Scratch detection on wafers given as coordinate maps.
The motivation behind the work represented here, is to detect scartches on wafers and mark wafers as with scratches or without.
Each Die on a wafer is represented in the dataset as a lin, where the wafer name (WaferName) is specified (same as ID), X coordinate (DieX) and Y coordinate (DieY), and wether the Die is good or not (IsGoodDie).
In addition, in the train dataset, there's an additional column that specifies wether a specific die is part of a scratch or not (IsScratchDie).
Table 1 – Train dataset
| WaferName | DieX | DieY | IsGoodDie | IsScratchDie |
|---|---|---|---|---|
| asw42 | 0 | 12 | False | False |
| asw42 | 0 | 13 | True | False |
| asw42 | 0 | 14 | True | False |
| asw42 | 0 | 15 | False | False |
The main goal is to classify individual dies as scratch or not.
This problem cannot/preferably not be solved/approached to as a tabular problem.

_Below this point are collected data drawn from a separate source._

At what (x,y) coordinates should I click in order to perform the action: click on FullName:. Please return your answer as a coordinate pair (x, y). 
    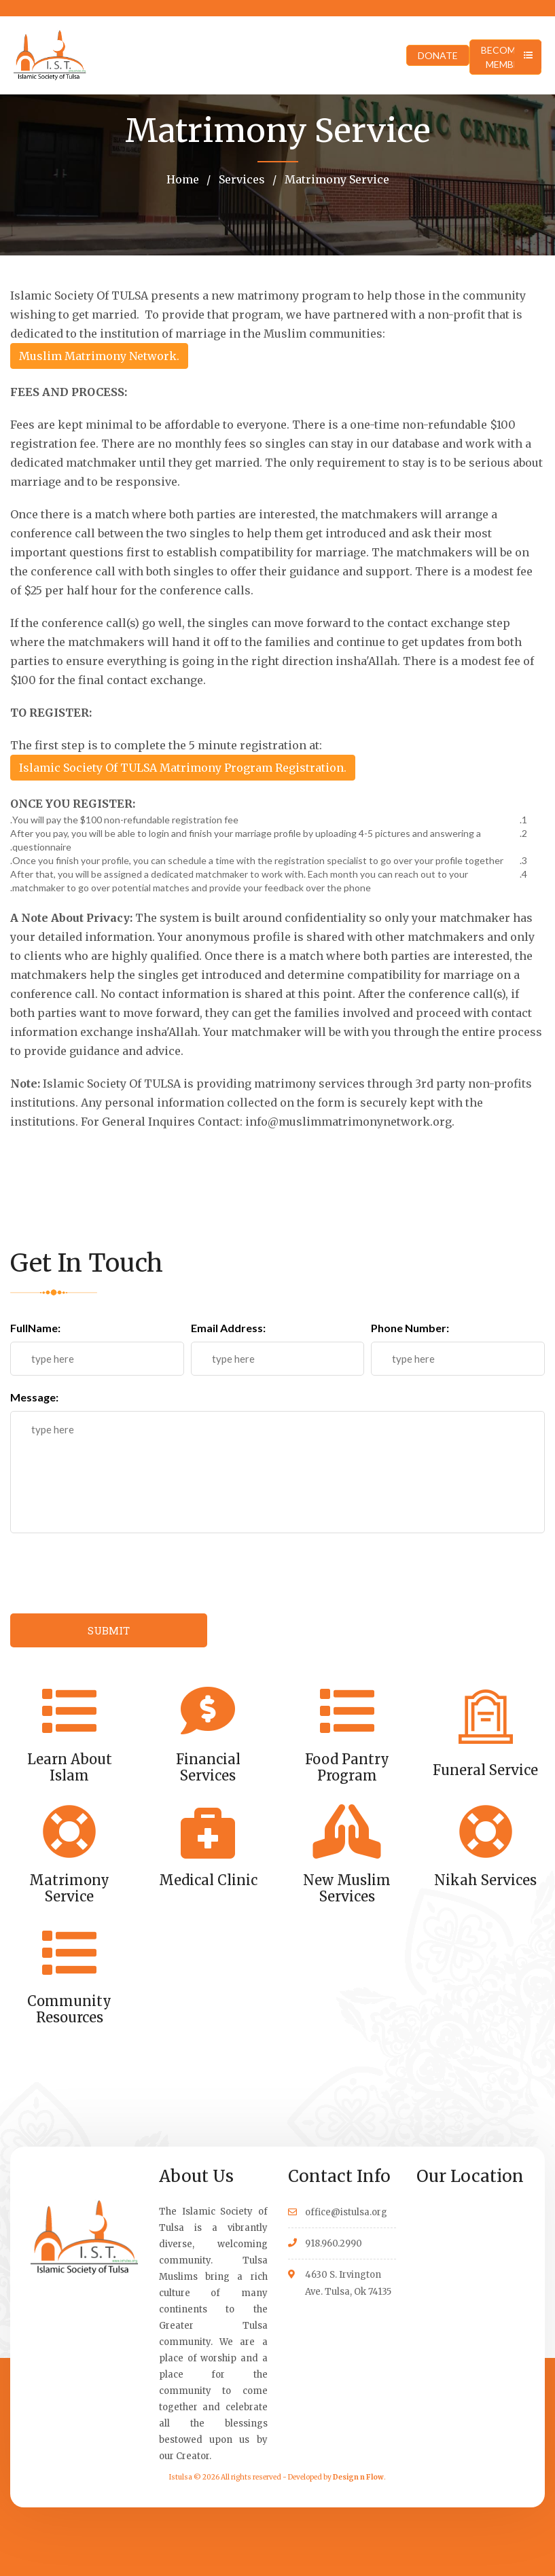
    Looking at the image, I should click on (35, 1327).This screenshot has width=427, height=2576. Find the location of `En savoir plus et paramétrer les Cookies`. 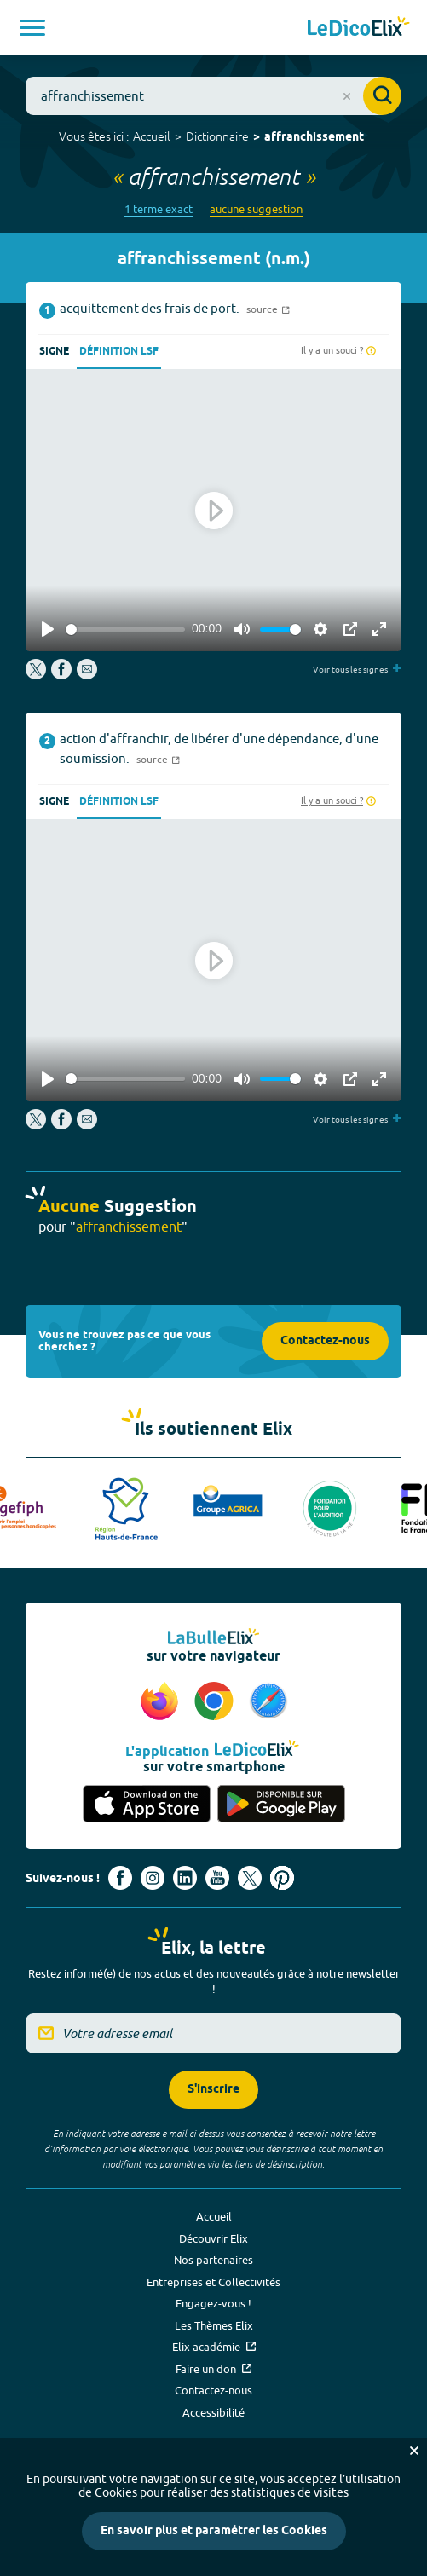

En savoir plus et paramétrer les Cookies is located at coordinates (214, 2531). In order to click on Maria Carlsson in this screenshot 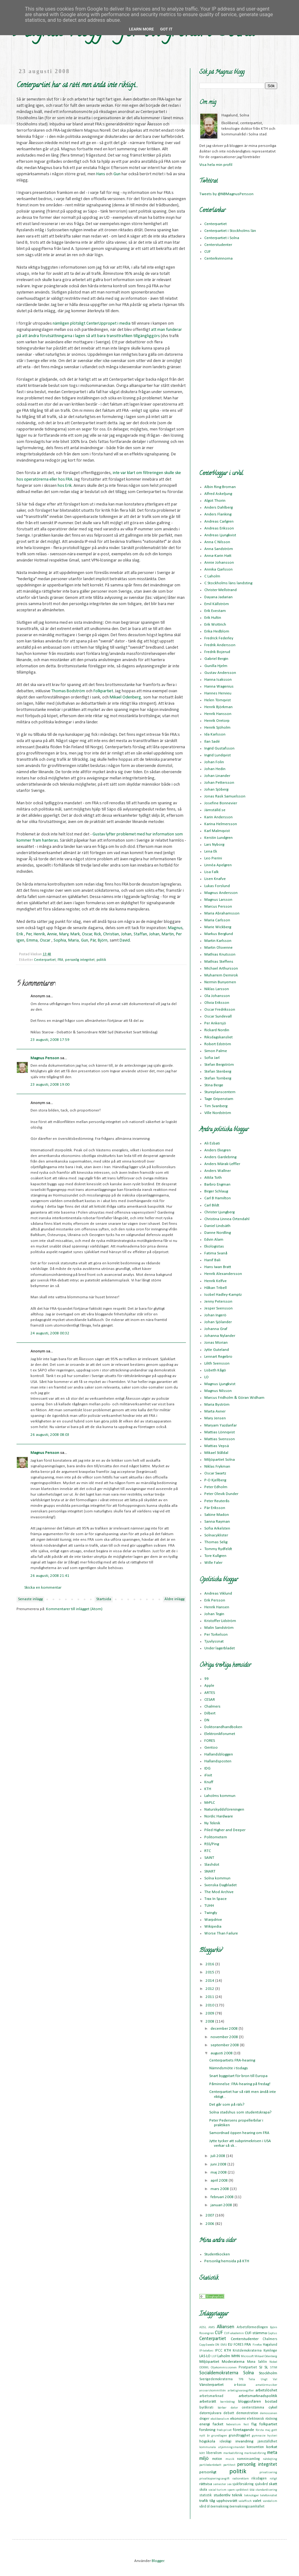, I will do `click(217, 920)`.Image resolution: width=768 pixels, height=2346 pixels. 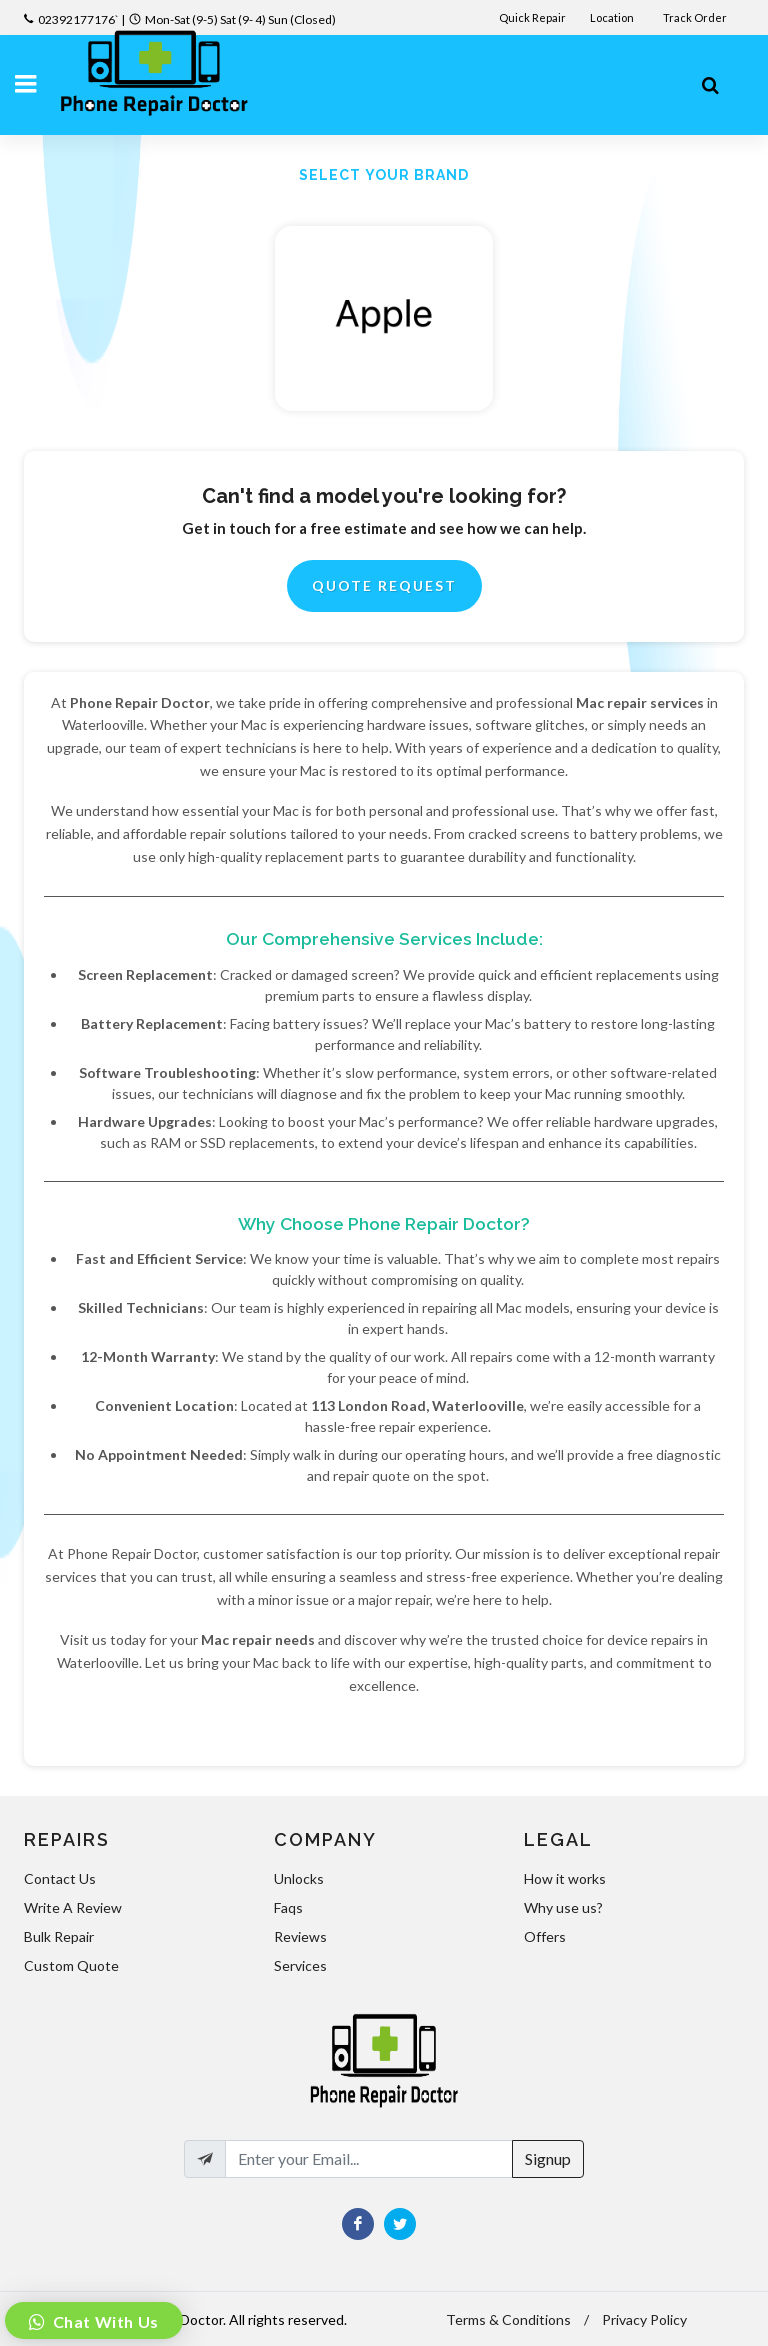 I want to click on Quote Request, so click(x=384, y=585).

Transforming it to a binary image segmentation problem may be better.
Business goals notes:
- Automation - the goal is to perform this procedure in a faster time and save the costs of the test.
- Quality - find scratches but reduce inking (minimal as possible).
- Prediction Level - add binary classification per image (included in the helper function already), because sometimes it will help to get a classification at the wafer level, (binary classification, is there a scratch on this wafer or not?) because there are manufacturers who return scratched wafers to the factory.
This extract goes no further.